Too many employers, however, don't think it can happen to them. Doing what is necessary to prepare facilities and staff for possible violence isn't a revenue-generating activity; therefore, management may not want to spend the time or money for something that may never occur. But there can be greater costs to the company above the human tragedy, notes Martha L. Lester, Esq., Director at Lowenstein Sandler, P.C., in Roseland, NJ, who serves as the chair of her firm's Employment Law Practice Group. Employers can face problems with lost time and productivity, lower morale, property damage, diminished public image, litigation costs, and costs of increased security measures.
Employers can have vicarious liability when an employee's actions further the employer's business and are done within the scope of that business. There would be no liability if the employee engaged in acts for personal convenience or outside the scope of business, or if the acts were not foreseeable.
They may also find themselves liable under common law theories of liability, such as negligent hiring, improper training, or negligent retention.
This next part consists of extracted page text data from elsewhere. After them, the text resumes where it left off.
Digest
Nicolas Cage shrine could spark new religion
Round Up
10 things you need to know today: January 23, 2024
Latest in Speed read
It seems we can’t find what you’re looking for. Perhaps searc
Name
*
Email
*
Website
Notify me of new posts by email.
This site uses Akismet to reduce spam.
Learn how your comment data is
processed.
For instance, says Lester, companies that do not perform background or reference checks or don't train or supervise employees to identify people who may be at risk for committing violence or threats may be held liable if an employee turns out to be a risk to others. The same can be true of companies that retain employees after finding out they have histories of harassment or assault, especially if the employer has not warned other employees about the potential for violence.
Finally, employers can be held liable for not creating a safe workplace or premises. Maybe the employer doesn't have the right lighting in its parking lot, or it doesn't lock the bathrooms after hours.
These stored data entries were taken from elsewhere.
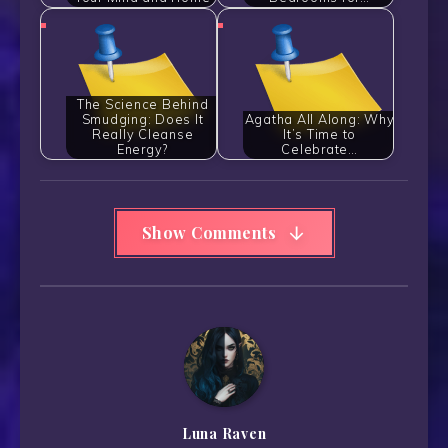
The Science Behind
Smudging: Does It
Agatha All Along: Why
Really Cleanse
It’s Time to
Energy?
Celebrate…
Show Comments
Luna Raven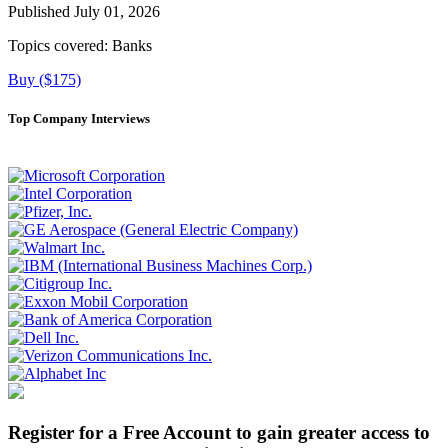
Published July 01, 2026
Topics covered:
Banks
Buy ($175)
Top Company Interviews
Register for a Free Account to gain greater access to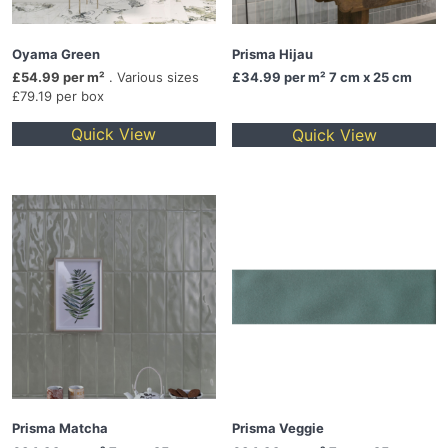
Oyama Green
Prisma Hijau
£54.99 per m²
. Various sizes
£34.99
per m² 7 cm x 25 cm
£79.19 per box
Quick View
Quick View
Prisma Matcha
Prisma Veggie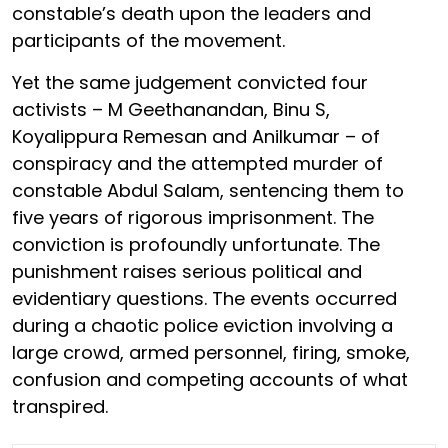
constable’s death upon the leaders and
participants of the movement.
Yet the same judgement convicted four
activists – M Geethanandan, Binu S,
Koyalippura Remesan and Anilkumar – of
conspiracy and the attempted murder of
constable Abdul Salam, sentencing them to
five years of rigorous imprisonment. The
conviction is profoundly unfortunate. The
punishment raises serious political and
evidentiary questions. The events occurred
during a chaotic police eviction involving a
large crowd, armed personnel, firing, smoke,
confusion and competing accounts of what
transpired.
Lester noted that employers who have strong anti-violence and anti-harassment policies can focus on the behavior of individuals, instead of a specific person's issue and can help ensure that the policies apply to all employees.
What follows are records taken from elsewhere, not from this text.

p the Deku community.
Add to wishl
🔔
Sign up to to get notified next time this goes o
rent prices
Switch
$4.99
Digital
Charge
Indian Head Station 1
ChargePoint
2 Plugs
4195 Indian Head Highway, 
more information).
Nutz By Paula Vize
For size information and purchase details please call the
Protect your workers and your company
There are a variety of ways you can protect your workplace, says Lester:
- Have screening procedures appropriate to your applicants. Usually, this means background and reference checks and drug screening.
- Train supervisors and managers to recognize the warning signs of a potentially violent person: someone who becomes irrational, drastically changes his/her behavioral or belief system, no longer bathes, and/or starts intimidating others or calling co-workers names. Also, teach management how to de-escalate the situation.
- Have a written anti-violence/harassment policy that states the company will not tolerate any violence or threats of violence in the workplace. It should also let employees know that they are expected to report any such acts on the premises and provide clear instructions on how to do so. All employees should receive copies of this policy in addition to some form of training.
- Promote employee-assistance or counseling programs.
- Form a safety committee to help identify potential problem areas. Also, send a questionnaire to all employees, asking them what they perceive as dangerous in the workplace.
- Conduct a physical inspection of your worksite. Some employers have local law enforcement or firefighters come in and look at the premises—first, to familiarize themselves with the site in the event of violence and second, to identify any areas of special concern. Are fire extinguishers in the right places? Are there first aid kits? Are people trained in CPR?
- Consider installing panic buttons at both reception areas and restrooms.
- Limit entrances and exits. Have visitors sign in to the premises. Many companies have their employees wear ID badges.
- If there are employees who work late at night or in high-crime areas, consider security guards or escorts or having special security phone numbers.
- Prepare for the aftermath. Keep emergency contact information on- and off-site. Have counseling available for employees and family members. Appoint a spokesperson. Be ready to file insurance forms. Consult with counsel.
As the cases in Atlanta and Chicago confirm, the legal profession is not immune to violent outbreaks. "We are a service-oriented business," says Lester. "Therefore, a disgruntled client who is disappointed with results—or an unhappy spouse—can wreak havoc in the workplace." If you have an employee you are especially worried about— maybe an attorney in a controversial case or a paralegal with a restraining order against her spouse—you may suggest he/she buddy up with others when traveling to and from work. Other helpful ideas include altering his/her work schedule so he/she isn't coming and going at the same time every day and giving that employee a parking space nearest the entranceway.
And there is one simple piece of advice. "Never underestimate the value of the police," Lester emphasizes. "If you feel you have a disgruntled employee who you feel may wish to do harm to your employees or business, call the police."